That resolution, obtained by The Associated Press, would extend the mandate through the Bab al-Hawa crossing for a year and the mandate for the Bab al-Salam crossing - which Russia wants to eliminate - for three months to wind up its activities.
Council members continued discussions Friday night and diplomats said a meeting was possible on Saturday to vote on the German-Belgium draft, as well as likely Russian amendments.
Friday's vote capped a week of high-stakes rivalry over cross-border aid.
Russia, Syria’s closest ally, has argued that aid should be delivered from within Syria across conflict lines.
But the UN and humanitarian groups say aid for 2.8 million needy people in the northwest can’t get in that way.
The initial German-Belgium resolution authorizing two crossings for one year won support from 13 of the 15 Council members on Tuesday but was vetoed by Russia and China.

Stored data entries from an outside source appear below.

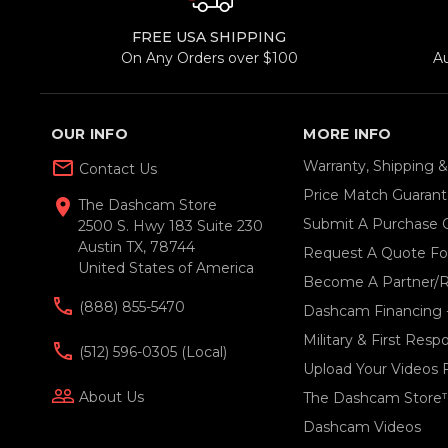
FREE USA SHIPPING
On Any Orders over $100
A
OUR INFO
MORE INFO
mail_outline
Warranty, Shipping 
Contact Us
Price Match Guaran
location_on
The Dashcam Store
Submit A Purchase 
2500 S. Hwy 183 Suite 230
Austin TX, 78744
Request A Quote For
United States of America
Become A Partner/R
(888) 855-5470
Dashcam Financing 
Military & First Res
(512) 596-0305 (local)
Upload Your Videos 
people_outline
About Us
The Dashcam Store
Dashcam Videos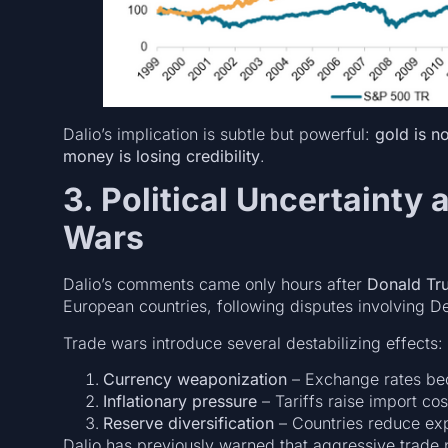
Dalio’s implication is subtle but powerful:
gold is no
money is losing credibility
.
3. Political Uncertainty 
Wars
Dalio’s comments came only hours after
Donald Tr
European countries, following disputes involving 
Trade wars introduce several destabilizing effects:
Currency weaponization
– Exchange rates bec
Inflationary pressure
– Tariffs raise import co
Reserve diversification
– Countries reduce ex
Dalio has previously warned that aggressive trade p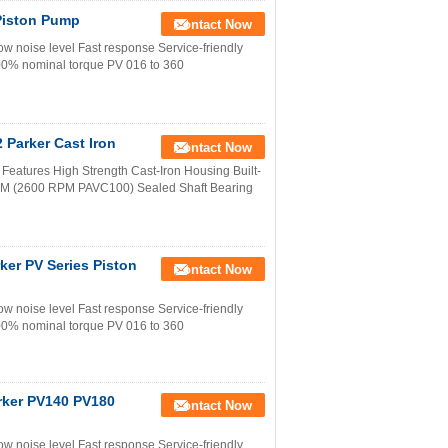
Piston Pump
Contact Now
w noise level Fast response Service-friendly
100% nominal torque PV 016 to 360
Parker Cast Iron
Contact Now
eatures High Strength Cast-Iron Housing Built-
RPM (2600 RPM PAVC100) Sealed Shaft Bearing
r PV Series Piston
Contact Now
w noise level Fast response Service-friendly
100% nominal torque PV 016 to 360
er PV140 PV180
Contact Now
w noise level Fast response Service-friendly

A Russian draft resolution authorizing one crossing for six months failed to get the minimum nine “yes” votes on Wednesday.
And a similar Russian amendment to the latest German-Belgium resolution was dramatically rejected on Thursday, getting only two “yes” votes - from Russia and China.
In January, Russia scored a victory for Syria, using its veto threat to force the Security Council to adopt a resolution reducing the number of crossing points for aid deliveries from four to two, from Turkey to the northwest.
It also cut in half the yearlong mandate that had been in place since cross-border deliveries began in 2014 to six months.